Gracias de antemano!


----------



## dragondgold (Mar 14, 2010)

Yo tuve un problema similar con uno de mis robots y se debía a la alimentación, verifica si al tensión cae cuando los motores cambian de sentido el problema podía estar por ahí, proba con una fuente de alimentación para sacarte las dudas.

Saludos

PD: si podes poner un esquema sería mejor


----------



## palancana (Mar 16, 2010)

Este es el esquema:

Scan-100315-0001 (1).jpg

Actualmente he conseguido que el motor y la parte del circuito que no iba, funcione perfectamente. Sin embargo, ahora la otra parte no funciona… cuando acciono ese final de carrera no funciona, y con el tester he comprobado que no hace ninguna acción. Y el final de carrera no es… así que mañana iré poco a poco hacia atrás hasta encontrar en la pista algún error… aunque seguro que es algún componente…

Drogandgold, la fuente de alimentación la utilizo siempre, pero no se por qué lo tengo que tener a 6V (lo que necesita) pero con la intensidad al máxima, sino, el relé no cambia. Alguna sugerencia? A todo esto, cuando le ponga pilas AA, le llegará al robot con esa intensidad? Gracias por la respuesta!


----------



## dragondgold (Mar 16, 2010)

Cual sería la intensidad máxima?

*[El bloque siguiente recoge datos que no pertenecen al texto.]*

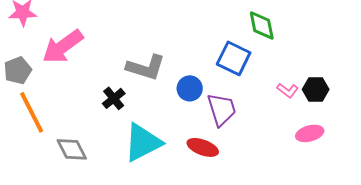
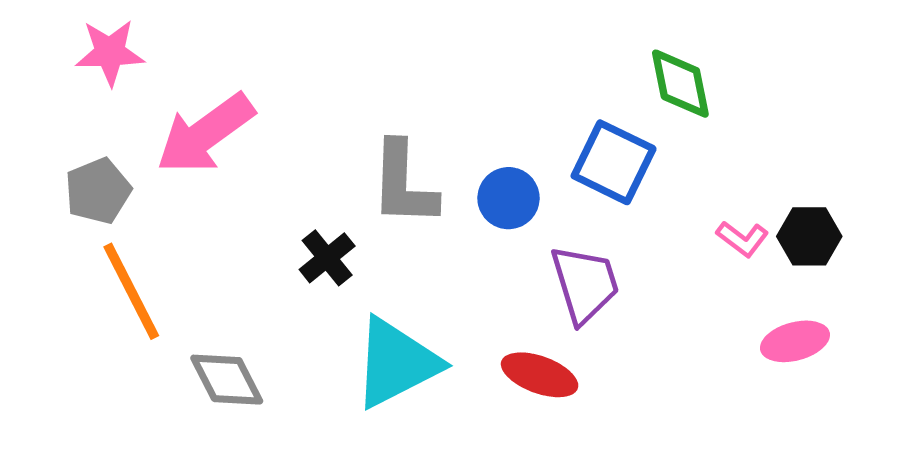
gray L-shape: (146, 67) -> (403, 184), turned 75
blue circle: (190, 88) -> (508, 198), moved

Te fijaste de que los relés sean de 6 o 5V? Verifica los transistores que son los que activan los reles si no tienen ganancia baja o esta alguno dañado.

Saludos


----------



## palancana (Mar 16, 2010)

Ok, mañana chequeo (es que lo tengo en el taller, no en casa) y te concreto. Gracias por la respuesta


----------



## palancana (Mar 18, 2010)

Los relés son de 6V. Los transistores correctos. Ningún motor cambia de sentido, alguna otra opción?


----------



## pablofunes90 (Mar 18, 2010)

no me gusta la idea de los reles alimentados por pilas... de todas maneras probalos con fuente, fijate cuanto consumen y asegurate que las pilas sean capaces de alimentar los dos reles al mismo tiempo junto con los dos motores y que el circuito no caiga...
desconecta los motores y proba el circuito manualmente activando con la mano los finales de carrera y escuchando la conmutacion de los reles....
esto que te digo se llama aislar problemas hasta encontrarlo... aplicalo
saludos


----------



## RBX374 (Mar 19, 2010)

Eso mismo te iba a decir yo. Divide y vencerás 
Mi hermano hizo algo similar y acabé por hacerlo funcionar yo.

Comprueba esto:
-Desconecta los motores, y activa el sensor, deberias oír el funcionamiente de la relé si los transistores y la rele funcionan perfectamente.

-Conecta manualmente la relé  (sin transistor, le metes tu un cable) y comprueba si el motor funciona.

Si funciona lo primero, sabes que el problema no está ahí, si funciona lo segundo sabes que tampoco está ahí. Si funcionan los dos procesos, comprueba que con el consumo del robot no cae la tensión de la pila, y eso hace que no llegue a comutarse la relé. Si no funciona ninguno de los dos procesos... plantéatelo, divide aún más i comprueba el funcionamiento de cada elemento por completo.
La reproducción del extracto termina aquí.